Al contrario ci vuole calma e finezza di ragionamento: in un mondo in cui molti stati sono divenuti più assertivi e più influenti, in un pianeta in cui le medie potenze (come Turchia, Iran, Arabia Saudita, ma anche Messico, Indonesia, senza parlare dell’India che aspira a grande potenza) vogliono contare di più, all’occidente serve un nuovo soft power politico per accompagnare l’hard power economico-militare che già possiede.

È necessario contrastare il mito “neocoloniale” in cui i nostri avversari vorrebbero schiacciarci: accettarlo per unirli contro di noi sarebbe lo sbaglio peggiore. L’esempio di Riad è significativo: fino a prima del 7 ottobre il principe ereditario MbS era molto aggressivo verso l’occidente, non ascoltava gli americani – l’alleato tradizionale – e faceva molte mosse spregiudicate riavvicinandosi anche a Teheran e Ankara.

Ora, con una guerra mediorientale in corso, le cose cambiano. Non che la storia vada indietro: le ambizioni dei nuovi protagonisti resteranno vivaci. Solo che l’occidente ha l’occasione di riprendere in mano alcuni quadranti, se lo vorrà. Il tema del declino occidentale infatti è (quasi) tutto interno: siamo divenuti troppo egoisti e autoreferenziali, riluttanti tanto da non voler essere disturbati dal disordine globale. Non è possibile.

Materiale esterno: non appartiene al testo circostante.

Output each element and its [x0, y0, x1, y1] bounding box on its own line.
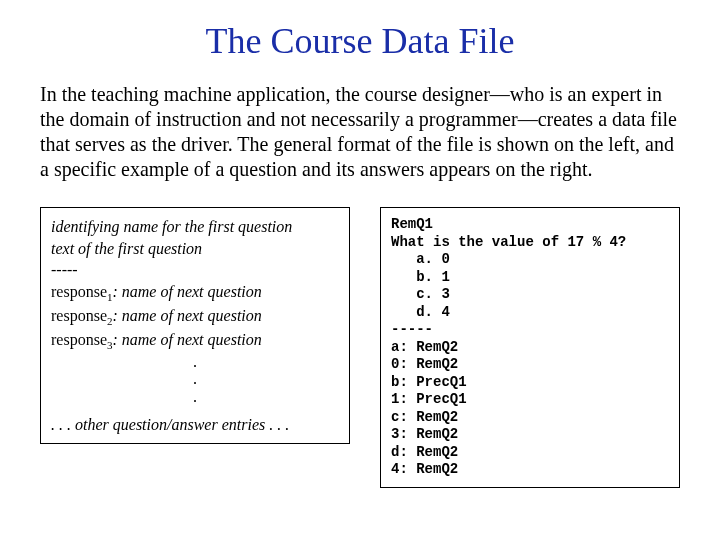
format-line: response3: name of next question — [51, 329, 339, 353]
columns: identifying name for the first question … — [40, 207, 680, 488]
example-panel: RemQ1What is the value of 17 % 4? a. 0 b… — [380, 207, 680, 488]
format-panel: identifying name for the first question … — [40, 207, 350, 444]
format-line: response2: name of next question — [51, 305, 339, 329]
code-line: b. 1 — [391, 269, 669, 287]
slide-title: The Course Data File — [40, 20, 680, 62]
code-line: What is the value of 17 % 4? — [391, 234, 669, 252]
divider-dashes: ----- — [51, 259, 339, 281]
ellipsis-dot: . — [51, 370, 339, 388]
code-line: 1: PrecQ1 — [391, 391, 669, 409]
code-line: a. 0 — [391, 251, 669, 269]
slide-paragraph: In the teaching machine application, the… — [40, 82, 680, 182]
code-line: a: RemQ2 — [391, 339, 669, 357]
code-line: d. 4 — [391, 304, 669, 322]
code-line: 3: RemQ2 — [391, 426, 669, 444]
code-line: d: RemQ2 — [391, 444, 669, 462]
code-line: ----- — [391, 321, 669, 339]
slide: The Course Data File In the teaching mac… — [0, 0, 720, 508]
code-line: RemQ1 — [391, 216, 669, 234]
code-line: b: PrecQ1 — [391, 374, 669, 392]
ellipsis-dot: . — [51, 388, 339, 406]
format-line: text of the first question — [51, 238, 339, 260]
format-line: response1: name of next question — [51, 281, 339, 305]
code-line: 0: RemQ2 — [391, 356, 669, 374]
code-line: 4: RemQ2 — [391, 461, 669, 479]
ellipsis-dot: . — [51, 353, 339, 371]
code-line: c: RemQ2 — [391, 409, 669, 427]
format-line: identifying name for the first question — [51, 216, 339, 238]
format-other-entries: . . . other question/answer entries . . … — [51, 414, 339, 436]
code-line: c. 3 — [391, 286, 669, 304]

Tuttavia per svegliarci dal nostro sonnambulismo non serve un allarmismo che ci faccia sentire circondati da nemici: è una manovra autolesionista. Così come non è giusto credersi colpevoli di tutti i guai del mondo, non è altrettanto saggio additare tutti gli altri come nemici. Tale scelta emotiva segue le passioni nazionaliste, sovraniste o populiste molto in voga in questi ultimi anni nella nostra politica e, di riflesso, dentro la pubblica opinione. Tali eccitazioni vanno abbandonate per ritrovare l’arte della politica che conosce la storia e sa interpretare ciò che accade. Si può ad esempio notare che in Medio Oriente è ripresa l’annosa competizione tra arabo-sunniti e irano-sciiti.

Ci sono più manifestazioni filopalestinesi nelle nostre università che nelle strade arabe. È dunque il momento per riprendere piede in certi scenari abbandonati da tempo, come il Libano, o di sciogliere alcuni nodi come quello della leadership palestinese. Su quest’ultimo punto può cimentarsi soltanto l’Europa, dal momento che tutti gli altri protagonisti d’area hanno perso parecchia influenza. Ci ha provato anche Mosca, ed è andata male. Senza una leadership unitaria palestinese che abbia legittimità e riconoscimento, la questione di Gaza e della West Bank resterà insoluta o ostaggio dei suprematisti e millenaristi israeliani. Non è poco: l’Unione europea inizi da lì.